Familiennachzug

Zwischenbilanz zu ausgesetztem Familiennachzug: Kein ausreichender Schutz für Härtefälle

Die Aussetzung des Familiennachzugs zu subsidiär Schutzberechtigten führt nach Einschätzung des Deutschen Caritasverbandes und des International Refugee Assistance Project (IRAP) zu erheblichem Leid bei Eltern und Kindern der betroffenen Familien. Zugleich erweist sich die gesetzlich vorgesehene Härtefallregelung in der Praxis als nicht wirksam.

Das ist das Ergebnis einer aktuellen Erhebung zum Familiennachzug, für die knapp 300 Beratungsfachkräfte befragt und die bisherige Rechtsprechung ausgewertet wurden.

Oliver Müller, Caritas-Vorstand für Internationales, Migration und Katastrophenhilfe, bewertet in einer Pressemeldung: „Das Verfahren zur Prüfung von Härtefällen ist intransparent, langwierig und mit extrem hohen Hürden verbunden.“

Der Deutsche Caritasverband fordert, die Aussetzung des Familiennachzugs wie gesetzlich vorgesehen, zum 23. Juli 2027 auslaufen zu lassen. Bis dahin muss die Härtefallregelung so ausgestaltet werden, dass besonders schutzbedürftige Familien tatsächlich eine realistische Chance auf Zusammenführung erhalten.

GEAS-Reform

Seit dem 12. Juni 2026 gelten EU-weit die neuen Regelungen zur Reform des Gemeinsamen Europäischen Asylsystems (GEAS). Das Reformpaket umfasst neun Verordnungen und eine Richtlinie. Zentral sind die neuen Grenzverfahren an den Schengen-Außengrenzen. Neu ist außerdem die Möglichkeit, Asylanträge in sehr vielen Fällen im Schnellverfahren zu bearbeiten. Schnellverfahren bedeuten einen geringeren Rechtsschutz für die Asylsuchenden. Auch in Deutschland führt die GEAS-Reform zu großen Veränderungen des Asylverfahrens.
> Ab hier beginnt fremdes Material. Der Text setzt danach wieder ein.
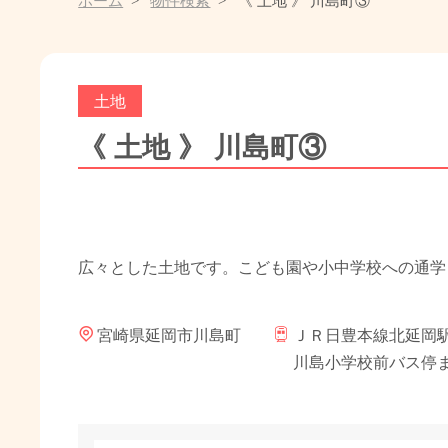
ホーム
物件検索
《 土地 》 川島町③
土地
《 土地 》 川島町③
広々とした土地です。こども園や小中学校への通学
宮崎県延岡市川島町
ＪＲ日豊本線北延岡
川島小学校前バス停ま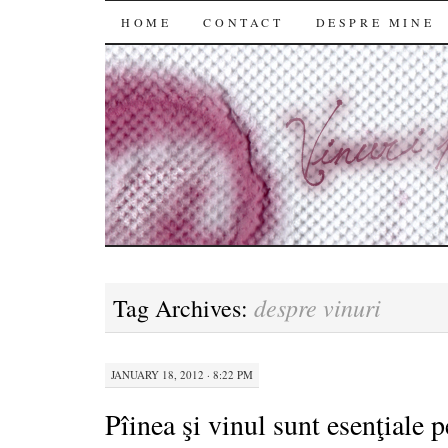
SKIP
HOME
CONTACT
DESPRE MINE
TO
CONTENT
despre vinuri
Tag Archives:
JANUARY 18, 2012 · 8:22 PM
Pîinea şi vinul sunt esenţiale p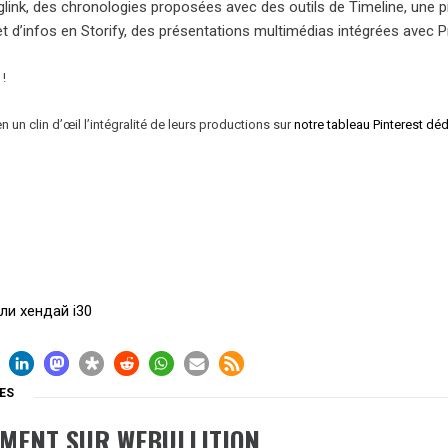
glink, des chronologies proposées avec des outils de Timeline, une p
t d’infos en Storify, des présentations multimédias intégrées avec 
 !
n un clin d’œil l’intégralité de leurs productions sur
notre tableau Pinterest déd
ли хендай i30
ES
EMENT SUR WEBULLITION…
In einer Pressemitteilung vom Paritätischen Gesamtverband heißt es: Damit werden die umfassendsten Änderungen des Asylrechts in Deutschland seit mehr als 30 Jahren wirksam. Kurzfristig wurden noch weitere Verschärfungen im Bundestag beschlossen. Angesichts drastischer Einschnitte in die Rechte Geflüchteter sind eine rechtskonforme Umsetzung, gutes Monitoring und die Beratung Schutzsuchender wichtiger denn je. Letzteres betrifft insbesondere die Fortführung des Bundesprogramms behördenunabhängige Asylverfahrensberatung.

Auf der Website des Mediendienst Integration finden sich Informationen dazu, zusammengefasst von dem Juristen Constantin Hruschka. Diese Informationen stehen kurzgefasst auf der Website, umfassend erklärt in einer Broschüre und als Videovortrag zur Verfügung.

Auch ProAsyl hat Position bezogen und ein FAQ zu den wichtigsten Aspekten der europäischen Asylreform veröffentlicht.

Finanzierungsstopp Clearingstelle

Entsetzen um plötzlichen Versorgungsabbruch: Medinetz kritisiert Finanzierungsstopp der Clearingstelle

Menschen ohne Krankenversicherung erhalten seit Mitte Mai auch in akuten medizinischen Notlagen nicht mehr die benötigten medizinischen Behandlungen. Der städtisch geförderten Clearingstelle zur medizinischen Versorgung von Ausländerinnen und Ausländern wurden die Mittel nicht bewilligt, um die Kosten für notwendige medizinische Behandlungen zu übernehmen. Das bedeutet, dass es für Menschen ohne Krankenversicherung für das gesamte restliche Jahr zum aktuellen Stand keine Kostenübernahme gibt.

„Wir sind fassungslos, dass der Senat seinen Sparkurs auf Kosten der Kranken und Armen durchzieht. Und ärgern uns, dass dabei mal wieder nicht die Folgekosten bedacht werden – besonders für die Betroffenen, aber auch für Krankenhäuser, die dadurch vermeidbare medizinische Notfälle auffangen müssen.“ so Marian Laue, stellvertretende Koordination Medinetz 

Ohne Finanzierung durch die Hansestadt Hamburg kann die Clearingstelle ab sofort ihren Verpflichtungen, die im Koalitionsvertrag erneut bekräftigt wurden, nicht mehr nachkommen. Ihre Aufgabe ist es, über den von der Stadt zur Verfügung gestellten Notfallfonds nach vorgegebenen Kriterien und ausgiebiger Prüfung medizinisch notwendige Behandlungen für Menschen ohne Krankenversicherung zu finanzieren. Dabei geht es um dringliche Fälle bei akuten Erkrankungen zur Sicherung der Gesundheit. Das sind oft drängende Maßnahmen, die keinen Aufschub erlauben!  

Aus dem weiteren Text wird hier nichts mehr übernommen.